**Source information**
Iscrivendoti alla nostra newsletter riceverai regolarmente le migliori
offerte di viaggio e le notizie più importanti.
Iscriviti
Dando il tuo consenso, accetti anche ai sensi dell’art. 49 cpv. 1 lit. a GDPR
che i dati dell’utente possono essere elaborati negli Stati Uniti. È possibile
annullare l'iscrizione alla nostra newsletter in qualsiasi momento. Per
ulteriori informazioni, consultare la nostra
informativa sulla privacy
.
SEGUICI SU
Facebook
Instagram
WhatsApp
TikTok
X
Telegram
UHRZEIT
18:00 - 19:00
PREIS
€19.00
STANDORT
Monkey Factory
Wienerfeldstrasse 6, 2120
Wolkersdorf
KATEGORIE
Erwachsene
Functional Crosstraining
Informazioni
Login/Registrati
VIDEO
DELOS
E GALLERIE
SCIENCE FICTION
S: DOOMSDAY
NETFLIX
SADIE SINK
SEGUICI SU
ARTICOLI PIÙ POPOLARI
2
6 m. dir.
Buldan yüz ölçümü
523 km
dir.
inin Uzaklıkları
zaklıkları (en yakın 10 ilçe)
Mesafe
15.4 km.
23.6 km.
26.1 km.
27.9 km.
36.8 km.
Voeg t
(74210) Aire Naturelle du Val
---
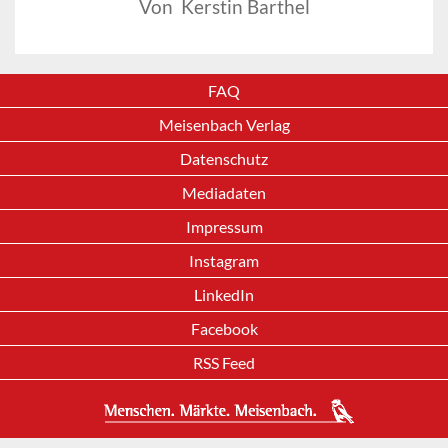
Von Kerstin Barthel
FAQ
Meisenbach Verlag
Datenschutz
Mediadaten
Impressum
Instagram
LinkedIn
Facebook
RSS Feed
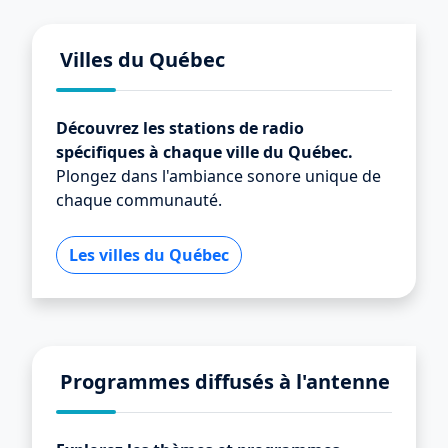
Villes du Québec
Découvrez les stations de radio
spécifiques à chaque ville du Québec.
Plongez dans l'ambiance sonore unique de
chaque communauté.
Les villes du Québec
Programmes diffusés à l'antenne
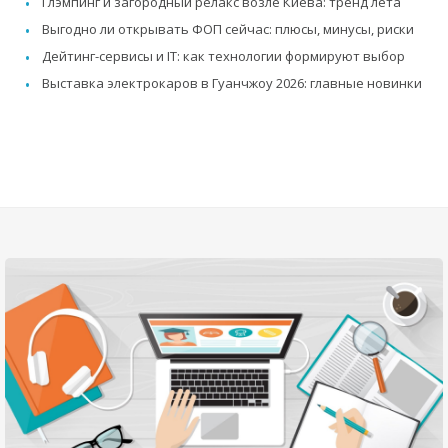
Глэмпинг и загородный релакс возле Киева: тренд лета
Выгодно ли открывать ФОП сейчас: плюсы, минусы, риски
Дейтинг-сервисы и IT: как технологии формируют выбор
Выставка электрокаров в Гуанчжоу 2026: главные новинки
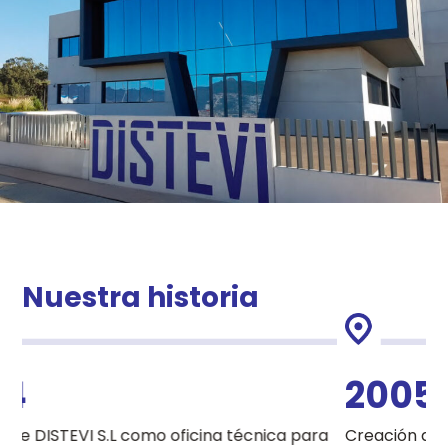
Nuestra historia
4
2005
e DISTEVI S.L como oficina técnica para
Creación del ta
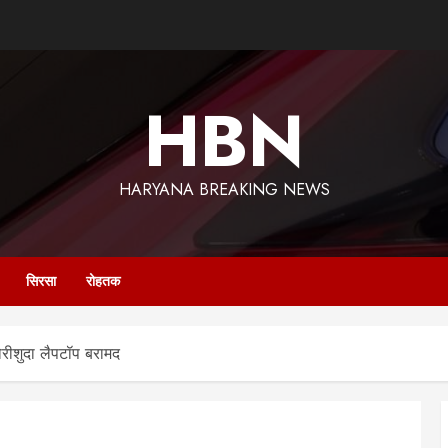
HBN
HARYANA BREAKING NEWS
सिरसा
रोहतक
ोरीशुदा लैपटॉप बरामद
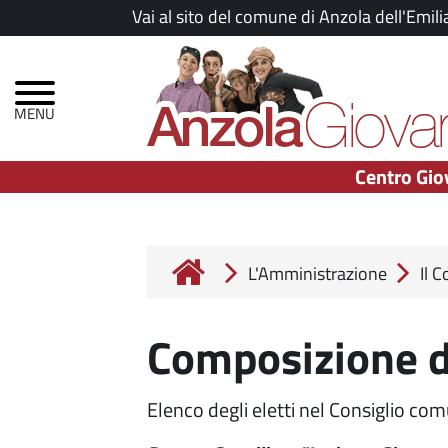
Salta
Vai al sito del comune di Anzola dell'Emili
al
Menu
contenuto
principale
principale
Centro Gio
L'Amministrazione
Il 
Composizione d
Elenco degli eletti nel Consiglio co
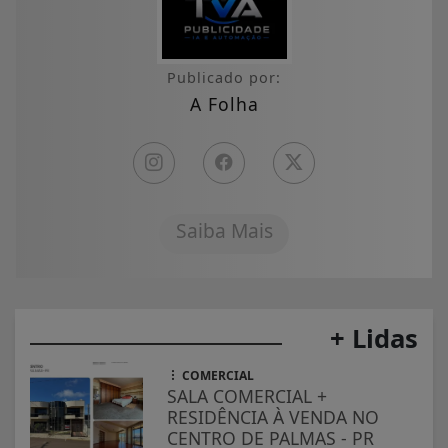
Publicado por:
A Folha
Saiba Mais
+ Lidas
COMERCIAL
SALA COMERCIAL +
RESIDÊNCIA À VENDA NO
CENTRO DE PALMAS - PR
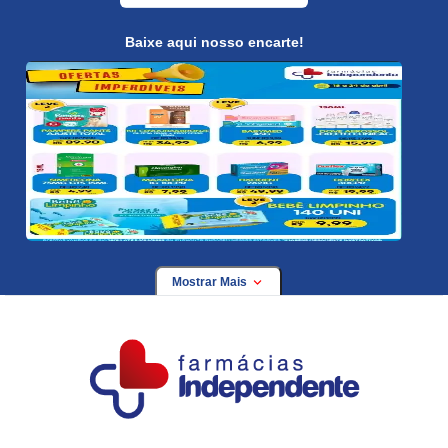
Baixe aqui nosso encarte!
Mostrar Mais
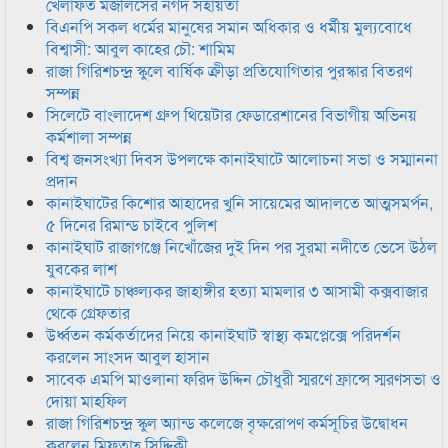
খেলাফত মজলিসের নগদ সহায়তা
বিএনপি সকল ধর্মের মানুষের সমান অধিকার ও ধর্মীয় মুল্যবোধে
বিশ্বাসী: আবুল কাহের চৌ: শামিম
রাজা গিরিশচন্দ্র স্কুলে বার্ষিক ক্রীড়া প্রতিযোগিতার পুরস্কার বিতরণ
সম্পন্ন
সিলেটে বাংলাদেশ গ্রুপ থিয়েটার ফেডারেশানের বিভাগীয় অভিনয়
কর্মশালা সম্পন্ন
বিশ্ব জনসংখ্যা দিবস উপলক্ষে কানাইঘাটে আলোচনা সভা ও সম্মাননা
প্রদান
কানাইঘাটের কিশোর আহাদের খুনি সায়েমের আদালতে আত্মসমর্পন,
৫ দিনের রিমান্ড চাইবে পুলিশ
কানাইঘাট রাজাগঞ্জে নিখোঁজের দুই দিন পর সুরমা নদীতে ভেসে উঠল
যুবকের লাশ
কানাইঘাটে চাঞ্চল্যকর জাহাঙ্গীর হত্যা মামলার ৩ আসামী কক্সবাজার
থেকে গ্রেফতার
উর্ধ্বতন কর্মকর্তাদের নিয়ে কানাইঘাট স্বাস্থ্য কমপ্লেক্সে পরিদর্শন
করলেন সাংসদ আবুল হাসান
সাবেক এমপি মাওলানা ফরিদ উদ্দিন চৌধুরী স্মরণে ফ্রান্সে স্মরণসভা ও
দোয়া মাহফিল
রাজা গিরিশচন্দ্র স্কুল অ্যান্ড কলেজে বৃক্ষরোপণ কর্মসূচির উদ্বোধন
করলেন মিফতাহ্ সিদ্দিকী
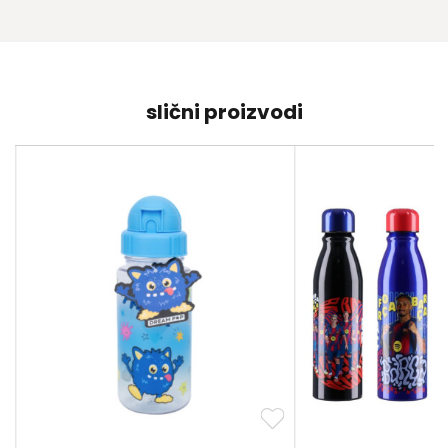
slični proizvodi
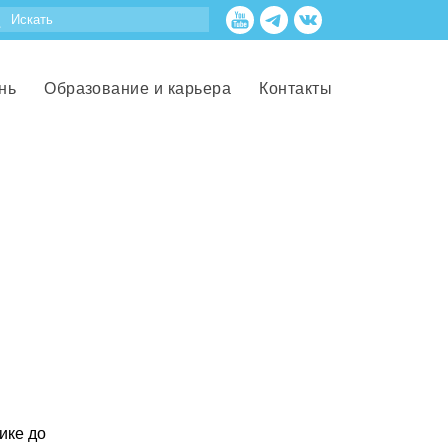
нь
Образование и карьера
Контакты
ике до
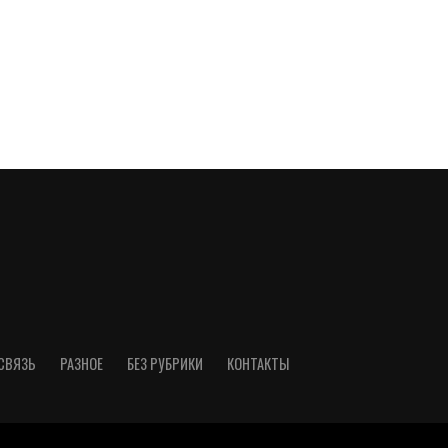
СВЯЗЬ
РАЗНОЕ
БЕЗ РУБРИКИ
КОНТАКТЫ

**Work instruction**
Set down, exactly as they appear above, all lines from the one that has "Iscrivendoti alla nostra" down to the one that has "(74210) Aire Naturelle du Val", including those two and no others.

**Solution for this exercise**
Iscrivendoti alla nostra newsletter riceverai regolarmente le migliori
offerte di viaggio e le notizie più importanti.
Iscriviti
Dando il tuo consenso, accetti anche ai sensi dell’art. 49 cpv. 1 lit. a GDPR
che i dati dell’utente possono essere elaborati negli Stati Uniti. È possibile
annullare l'iscrizione alla nostra newsletter in qualsiasi momento. Per
ulteriori informazioni, consultare la nostra
informativa sulla privacy
.
SEGUICI SU
Facebook
Instagram
WhatsApp
TikTok
X
Telegram
UHRZEIT
18:00 - 19:00
PREIS
€19.00
STANDORT
Monkey Factory
Wienerfeldstrasse 6, 2120
Wolkersdorf
KATEGORIE
Erwachsene
Functional Crosstraining
Informazioni
Login/Registrati
VIDEO
DELOS
E GALLERIE
SCIENCE FICTION
S: DOOMSDAY
NETFLIX
SADIE SINK
SEGUICI SU
ARTICOLI PIÙ POPOLARI
2
6 m. dir.
Buldan yüz ölçümü
523 km
dir.
inin Uzaklıkları
zaklıkları (en yakın 10 ilçe)
Mesafe
15.4 km.
23.6 km.
26.1 km.
27.9 km.
36.8 km.
Voeg t
(74210) Aire Naturelle du Val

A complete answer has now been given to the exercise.